A good default choice is HTML::ParseBrowser — it has the best overall coverage, and is probably fast enough for most users. If speed is important, use HTTP::UserAgentString::Parser — it's an order of magnitude faster, and has the second-best coverage. If you need to identify whether an agent is a robot, use HTTP::BrowserDetect.

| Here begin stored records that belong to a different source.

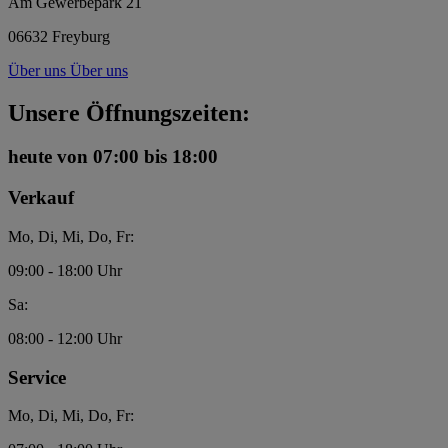
Am Gewerbepark 21
06632 Freyburg
Über uns
Über uns
Unsere Öffnungszeiten:
heute
von 07:00 bis 18:00
Verkauf
Mo, Di, Mi, Do, Fr:
09:00 - 18:00 Uhr
Sa:
08:00 - 12:00 Uhr
Service
Mo, Di, Mi, Do, Fr:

Here's a summary of the modules which gives some indication of maturity and whether the module is actively maintained:

Module	Doc	Version	Author	# bugs	# users	Last update
`HTML::ParseBrowser`	CPAN	`1.05`	Neil Bowers	`1`	`1`	`2012-02-25`
`HTTP::BrowserDetect`	CPAN	`1.44`	Olaf Alders	`0`	`17`	`2012-05-04`
`HTTP::DetectUserAgent`	CPAN	`0.02`	Takaaki Mizuno	`6`	`1`	`2011-10-18`
`HTTP::Headers::UserAgent`	CPAN	`3.02`	Neil Bowers	`0`	`1`	`2011-11-14`
`HTTP::MobileAgent`	CPAN	`0.36`	Yoshiki KURIHARA	`0`	`16`	`2012-07-24`
`HTTP::UserAgentString::Parser`	CPAN	`0.6.1`	Nicolas Moldavsky	`0`	`0`	`2012-06-15`
`Mobile::UserAgent`	CPAN	`1.05`	Craig Manley	`0`	`0`	`2005-10-14`
`Parse::HTTP::UserAgent`	CPAN	`0.35`	Burak Gürsoy	`1`	`2`	`2012-05-14`
`Woothee`	CPAN	`0.2.4`	田籠聡	`1`	`0`	`2012-07-20`

I'll look at each module in turn, then present results of comparing the modules, and finally which module you should use when.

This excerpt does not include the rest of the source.